Westbrook still puts up solid numbers but is no longer the player he once was.
He is currently posting a career-worst TS% at 47.5% and he is in the 19th percentile in points-per-shot-attempt.
This may have been a debate 2+ years ago.
It is not anymore.
Point guards are so critical to a team’s success because they are typically the leader on the court.
They bring the ball up, initiate the offense, and read the defense to occasionally call plays.
While these traditional duties don’t always fall on the point guard’s shoulders, Lillard and Westbrook still carry much of these responsibilities.
Because of the vital role these two play in their offense, they have an immense impact on their team.
And just like in terms of offense, Lillard has widened the gap here.
During his MVP campaign in 2016-17, Russ posted an absurd 41.7 Usage Percentage that led the league.
At 40.8%, R.Westbrook has the highest usage rate since play by play data started to record ('96). https://t.co/YIIWsp1lnS
— NBA.com/Stats (@nbastats) April 17, 2017
The Thunder were +13.4-points-per-100-possessions better with Westbrook on the court than when he sat.
But now, he is down to a 31.5 USG%, right in-line with Lillard’s 31.8% USG%.
And what’s worse, the Wizards are actually 8 points worse when Russell is on the court.
Meanwhile, the Trailblazers are 12.5 points better with Dame running the show.
Part of that can be chalked up to overall team talent (Wiz are 8-17, Blazers are 17-10).
But Westbrook’s teammate, Bradley Beal, makes Washington 1.8 points better when he plays.

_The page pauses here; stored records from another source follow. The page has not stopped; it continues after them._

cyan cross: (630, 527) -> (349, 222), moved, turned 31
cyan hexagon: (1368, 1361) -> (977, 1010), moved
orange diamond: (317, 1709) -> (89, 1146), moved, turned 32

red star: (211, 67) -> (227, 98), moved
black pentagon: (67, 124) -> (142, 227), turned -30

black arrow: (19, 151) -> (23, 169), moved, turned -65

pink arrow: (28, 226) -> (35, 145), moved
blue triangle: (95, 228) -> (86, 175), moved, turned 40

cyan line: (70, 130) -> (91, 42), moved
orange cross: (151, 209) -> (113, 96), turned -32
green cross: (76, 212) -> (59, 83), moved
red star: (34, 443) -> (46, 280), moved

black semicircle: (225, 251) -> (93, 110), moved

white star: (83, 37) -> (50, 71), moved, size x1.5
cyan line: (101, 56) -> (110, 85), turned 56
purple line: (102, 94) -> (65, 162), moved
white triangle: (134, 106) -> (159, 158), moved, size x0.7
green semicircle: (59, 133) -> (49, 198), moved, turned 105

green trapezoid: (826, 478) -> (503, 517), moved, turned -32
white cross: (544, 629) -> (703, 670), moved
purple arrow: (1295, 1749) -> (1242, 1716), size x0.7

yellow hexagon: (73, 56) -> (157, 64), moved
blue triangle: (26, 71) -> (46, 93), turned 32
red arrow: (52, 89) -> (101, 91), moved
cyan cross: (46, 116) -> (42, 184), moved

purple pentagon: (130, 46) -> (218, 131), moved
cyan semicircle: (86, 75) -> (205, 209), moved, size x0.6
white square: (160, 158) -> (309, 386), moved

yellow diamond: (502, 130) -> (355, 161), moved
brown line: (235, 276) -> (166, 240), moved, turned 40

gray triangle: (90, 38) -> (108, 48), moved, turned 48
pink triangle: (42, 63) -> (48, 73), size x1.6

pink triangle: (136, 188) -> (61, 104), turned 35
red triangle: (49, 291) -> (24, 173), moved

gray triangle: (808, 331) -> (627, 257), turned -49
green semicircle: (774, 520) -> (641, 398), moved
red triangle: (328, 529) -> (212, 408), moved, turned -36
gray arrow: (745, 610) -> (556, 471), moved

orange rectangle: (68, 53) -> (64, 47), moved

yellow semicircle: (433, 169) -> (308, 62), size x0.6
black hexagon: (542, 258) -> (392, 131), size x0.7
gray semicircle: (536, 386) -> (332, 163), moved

The eye-test supports these advanced analytics.
Teams know Westbrook can’t shoot from outside, which allows them to crowd the lane.
This eliminates his driving lanes and hinders his teammates’ ability to cut to the basket.
Lillard’s elite shooting forces the defense to open up.
Teams have to guard him well beyond the 3-point line and occasionally send double-teams.
In turn, this frees up other Blazers for open looks at the basket and rolls to the rim.
Lillard himself is an offensive dynamo.
But his ability to use his incredible offensive prowess to make life easier for teammates is what makes him truly special.
Lillard Much Better
In conclusion, Lillard is far and away the better player at this point in time.
What may have once been a contest is now a one-sided affair.
Westbrook’s otherworldly athleticism makes him a better defender, but the difference isn’t great enough to offset the gulf on offense between the two.
That also isn’t to say Russ is a good defender – he is just better when compared to Dame.
Losing half a step to age has had a serious impact on Westbrook’s offensive game.
He can no longer penetrate the paint with ease which exacerbates his shooting inefficiencies.
On the flip side of the coin, Lillard seems to have unlocked a new level.
He is hitting career highs in scoring and doing so uber efficiently.
His seemingly limitless range and playmaking ability make things easier for the team as a whole, too.
Both are talented players, but Lillard takes the cake in this debate.